Nakamoto Holdings (NAKA), a bitcoin firm founded by David Bailey, said it sold about 284 BTC for $20 million in March, marking a rare reduction in its holdings as it pivots toward a bitcoin treasury strategy.
The proceeds will be used to support working capital and finance operations following its acquisition of BTC Inc. and UTXO, two companies central to its transition to a bitcoin-focused platform, the company said in its full-year earnings.
The company went public in May by merging with KindlyMD, a healthcare provider, and raised $710 million to pursue the Treasury strategy.
The March sale represents about 5% of the company’s bitcoin holdings and took place despite its stated intention to continue accumulating the asset. Based on the disclosure, the average sales price was about $70,422 per bitcoin.

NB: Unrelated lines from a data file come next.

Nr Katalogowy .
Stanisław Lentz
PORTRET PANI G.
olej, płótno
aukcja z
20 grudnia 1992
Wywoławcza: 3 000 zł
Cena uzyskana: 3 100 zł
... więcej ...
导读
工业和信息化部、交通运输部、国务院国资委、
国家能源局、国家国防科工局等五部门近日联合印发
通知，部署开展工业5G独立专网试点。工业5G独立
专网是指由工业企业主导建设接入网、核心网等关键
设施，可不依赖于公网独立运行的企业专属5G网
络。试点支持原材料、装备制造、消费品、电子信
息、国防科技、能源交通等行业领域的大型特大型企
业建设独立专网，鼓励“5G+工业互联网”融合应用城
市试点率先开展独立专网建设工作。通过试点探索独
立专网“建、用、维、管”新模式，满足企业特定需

The move highlights increasing liquidity pressure. Nakamoto has an 8%, $210 million USDT loan from Kraken secured by the majority of its bitcoin, limiting financial flexibility and increasing the potential need for additional asset sales to meet the interest payments.

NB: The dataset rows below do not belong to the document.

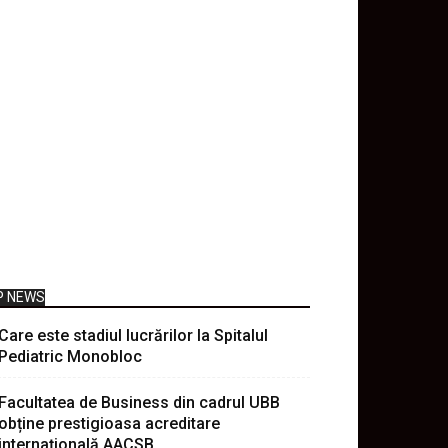
P NEWS
Care este stadiul lucrărilor la Spitalul
Pediatric Monobloc
Facultatea de Business din cadrul UBB
obține prestigioasa acreditare
internațională AACSB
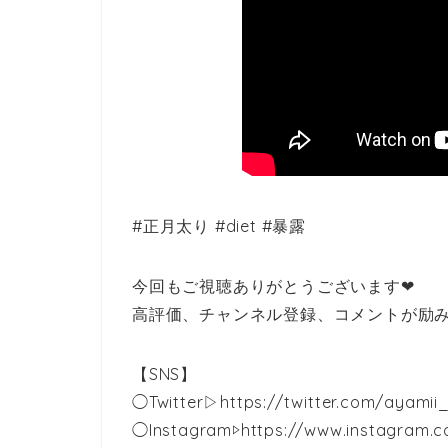
#正月太り #diet #暴露
今回もご視聴ありがとうございます❤︎
高評価、チャンネル登録、コメントが励み
【SNS】
◯Twitter▷https://twitter.com/ayamii
◯Instagram▷https://www.instagram.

According to the 10-K filing, the company remains unprofitable and reports a pretax loss of $52.2 million for the year ended Dec. 31, larger than the $3.6 million loss the year before. The decline was primarily driven by a $166.1 million drop in the value of its digital assets due to a fall in the price of bitcoin at the end of 2025.
Shares have fallen 99% from their record high in May.